Este artigo utiliza uma seleção de falas do governador do Rio Grande do Sul durante a sua entrevista ao Roda Viva como base para a organização de algumas informações úteis para entender o atual desastre climático e as alterações recentes à legislação ambiental do estado. Essa legislação condicionou os mecanismos regionais e locais que precederam o desastre e servirá de pano de fundo à resposta coletiva que virá. O confronto da fala do governador com os fatos evidencia que a relação entre eles está fragilizada, o que não diz muito sobre o governador. Ele não está sozinho nessa fragilidade – nem entre os membros da classe política nem entre os cidadãos em geral. Nem sequer entre os cientistas. Na verdade, é a familiaridade do autor deste texto com os altos e baixos da relação pessoal com os fatos que levou à organização deste artigo em três partes que representam três categorias de conflito com a informação fatual. São elas: conflitos por desconhecimento, conflitos por excesso de criatividade, e conflitos por contradição.
Na primeira categoria, o conflito resulta da simples ignorância de informação pertinente para o assunto abordado. Esta é a categoria mais banal e universal. Na segunda, particularmente comum entre cientistas, o conflito resulta de um excesso de criatividade na interpretação das observações e na escolha daquilo que é observado. Quando um cientista acredita fortemente em uma determinada interpretação da natureza, ele é levado a apreciar somente as informações que apoiam essa interpretação, exercendo um “viés de confirmação”. Esse viés, de gravidade muito variável, pode ser exercido de maneira mais ou menos inocente. Quanto mais um líder político se sentir intelectualmente superior ao seu eleitorado, mais facilmente cairá nessa categoria de conflito, se afastando dos fatos por excesso de criatividade. A terceira e última categoria é a da contradição frontal. O conflito da contradição implica em negar um fato que se conhece por verdadeiro. Incorrer nesse conflito pode fazer implodir a carreira de um cientista ou jogar completamente a perder a sua credibilidade. Para muitos líderes políticos, no entanto, a contradição é uma forma de sobrevivência. A distribuição das falas do governador pelas três categorias de conflito é meramente ilustrativa, muito discutível e inevitavelmente apresenta erros. Ela é útil aqui, na medida em que pode deixar o texto mais leve e motivar alguma ponderação frutífera sobre a circulação da informação nas esferas mais altas do poder estadual.

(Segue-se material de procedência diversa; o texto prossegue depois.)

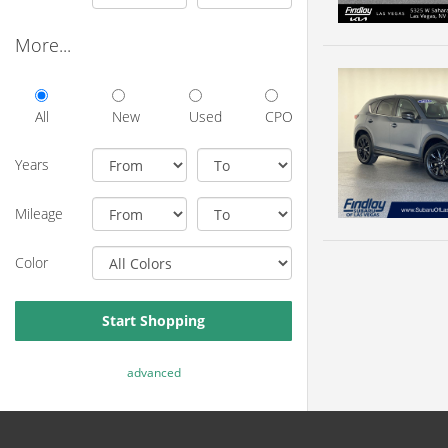
More...
All
New
Used
CPO
Years
Mileage
Color
Start Shopping
advanced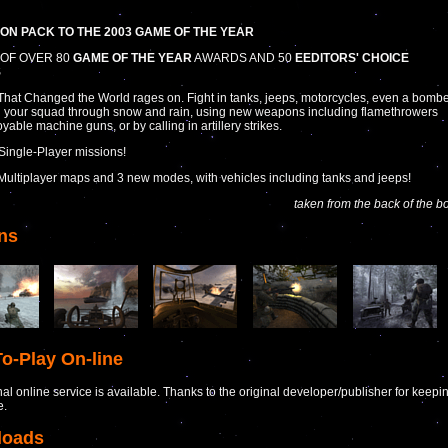
ON PACK TO THE 2003 GAME OF THE YEAR
OF OVER 80
GAME OF THE YEAR
AWARDS AND 50
EEDITORS' CHOICE
S
hat Changed the World rages on. Fight in tanks, jeeps, motorcycles, even a bombe
 your squad through snow and rain, using new weapons including flamethrowers
yable machine guns, or by calling in artillery strikes.
Single-Player missions!
Multiplayer maps and 3 new modes, with vehicles including tanks and jeeps!
taken from the back of the b
ns
o-Play On-line
nal online service is available. Thanks to the original developer/publisher for keepi
e.
loads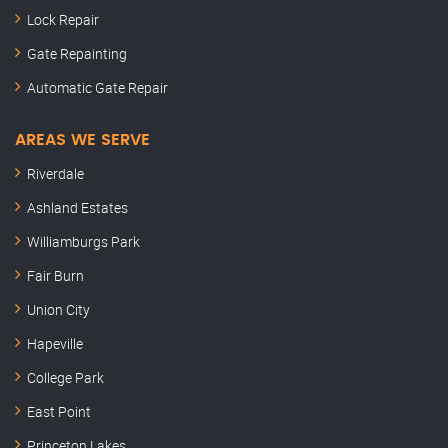
Lock Repair
Gate Repainting
Automatic Gate Repair
AREAS WE SERVE
Riverdale
Ashland Estates
Williamburgs Park
Fair Burn
Union City
Hapeville
College Park
East Point
Princeton Lakes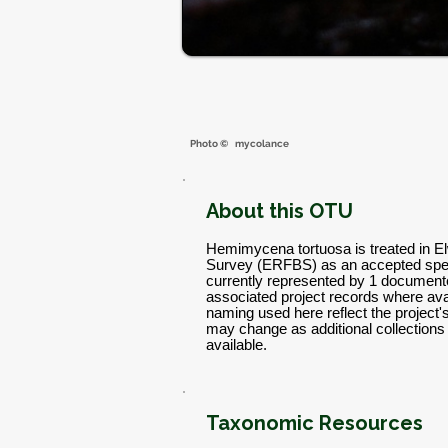
Photo ©
mycolance
About this OTU
Hemimycena tortuosa is treated in El
Survey (ERFBS) as an accepted spec
currently represented by 1 documente
associated project records where avai
naming used here reflect the project
may change as additional collectio
available.
Taxonomic Resources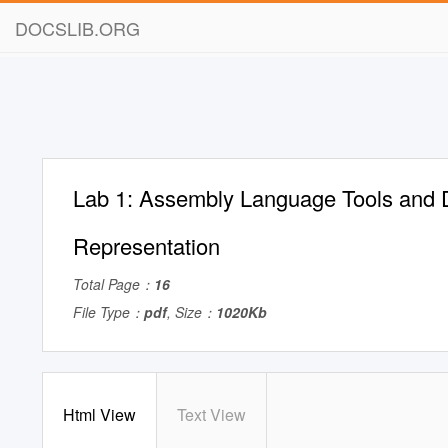
DOCSLIB.ORG
Lab 1: Assembly Language Tools and 
Representation
Total Page：
16
File Type：
pdf
, Size：
1020Kb
Html View
Text View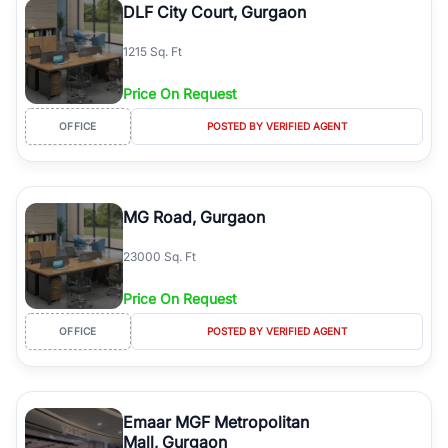
DLF City Court, Gurgaon
1215 Sq. Ft
Price On Request
OFFICE
POSTED BY VERIFIED AGENT
MG Road, Gurgaon
23000 Sq. Ft
Price On Request
OFFICE
POSTED BY VERIFIED AGENT
Emaar MGF Metropolitan
Mall, Gurgaon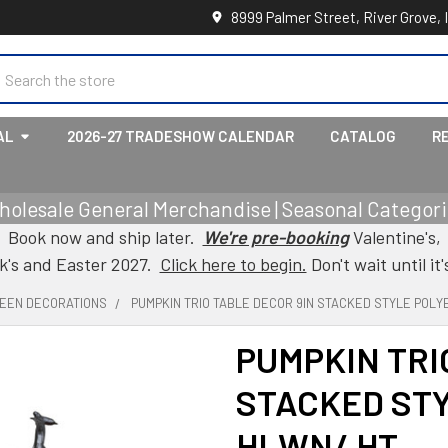
8999 Palmer Street, River Grove, 
earch
AL
2026-27 TRADESHOW CALENDAR
CATALOG
R
holesale General Merchandise | Seasonal Categorie
Book now and ship later.
We're pre-booking
Valentine's,
ck's and Easter 2027.
Click here to begin.
Don't wait until it'
EEN DECORATIONS
PUMPKIN TRIO TABLE DECOR 9IN STACKED STYLE POLY
PUMPKIN TRI
STACKED ST
HLWN/ HT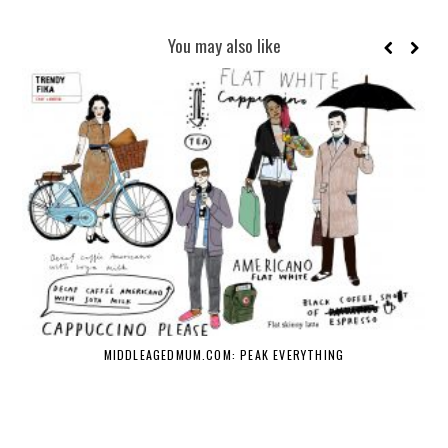
You may also like
MIDDLEAGEDMUM.COM: PEAK EVERYTHING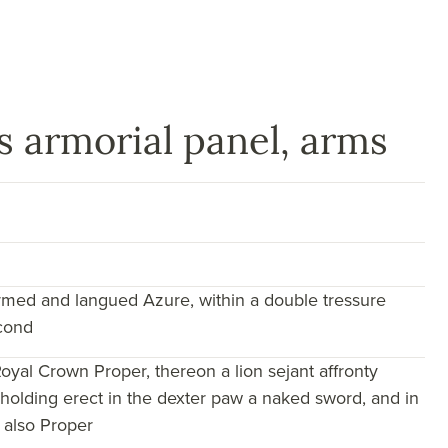
 armorial panel, arms
armed and langued Azure, within a double tressure
econd
oyal Crown Proper, thereon a lion sejant affronty
 holding erect in the dexter paw a naked sword, and in
, also Proper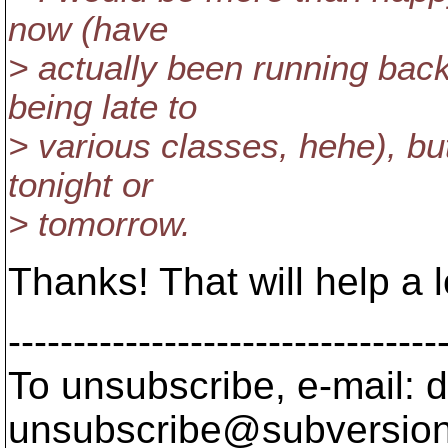
now (have
> actually been running back
being late to
> various classes, hehe), bu
tonight or
> tomorrow.
Thanks! That will help a l
---------------------------------
To unsubscribe, e-mail: 
unsubscribe@subversion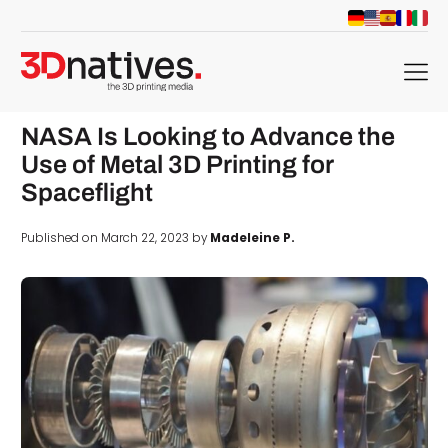
menu
NASA Is Looking to Advance the
Use of Metal 3D Printing for
Spaceflight
Published on March 22, 2023 by
Madeleine P.
d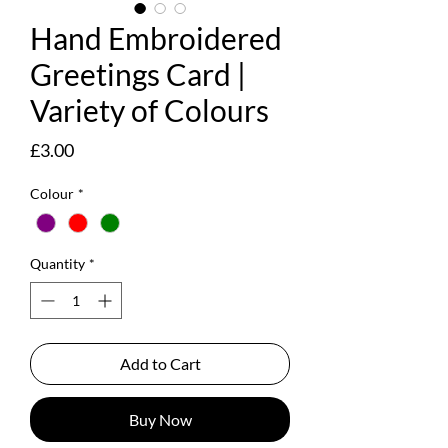
Hand Embroidered
Greetings Card |
Variety of Colours
Price
£3.00
Colour
*
Quantity
*
Add to Cart
Buy Now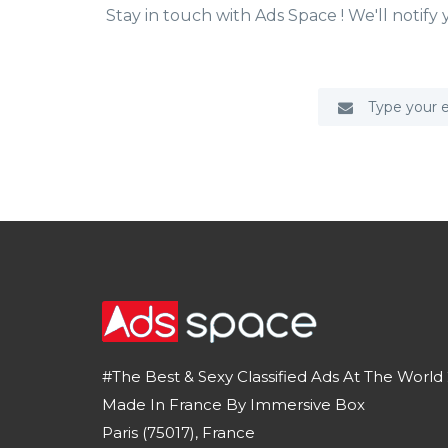
Stay in touch with Ads Space ! We'll notif
#The Best & Sexy Classified Ads At The World 
Made In France By Immersive Box
Paris (75017), France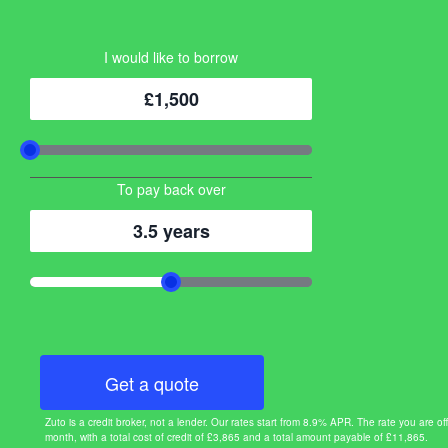
I would like to borrow
£1,500
To pay back over
3.5 years
Get a quote
Zuto is a credit broker, not a lender. Our rates start from 8.9% APR. The rate you ar
month, with a total cost of credit of £3,865 and a total amount payable of £11,865.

Conflitos por desconhecimento
Dos rios voadores
Ao explicar para a jornalista Jaqueline Sordi como as alterações do ambiente global não respeitam fronteiras políticas, o governador lembrou que a precipitação no Rio Grande do Sul é afetada pela destruição da floresta amazônica: “Nós sofremos as consequências do desmatamento da Amazônia e com a maior ou menor umidade que venha, depois, pela Cordilheira dos Andes, toda essa umidade vem até ao Sul.”
(Assista ao vídeo)
A relação de causa e efeito entre desmatamento e diminuição da precipitação está correta e é pertinente, mas a ideia de que a umidade desce da Amazônia até ao Sul percorrendo a Cordilheira dos Andes está demasiado longe dos fatos já conhecidos. Entre os mecanismos que ajudam a entender a variação anual das chuvas sobre o território brasileiro, o mais abrangente é o sistema de monções sul-americano. De acordo com esse sistema, a variação sazonal das diferenças de temperatura entre o continente e o Oceano Atlântico, ao longo de um eixo Leste-Oeste, explica uma grande parte da variação anual da precipitação. No verão, o ar das camadas baixas da troposfera (a uma altitude inferior à máxima dos Andes) é mais quente sobre o continente do que sobre o oceano. Isto reforça a convergência de ar do oceano para o continente, onde o ar quente se eleva, esfria ao ganhar altitude e perde capacidade de reter umidade – o que resulta em mais chuva. No inverno, a diferença de temperatura entre o continente e o oceano no eixo Leste-Oeste é menor, e por isso tende a chover menos.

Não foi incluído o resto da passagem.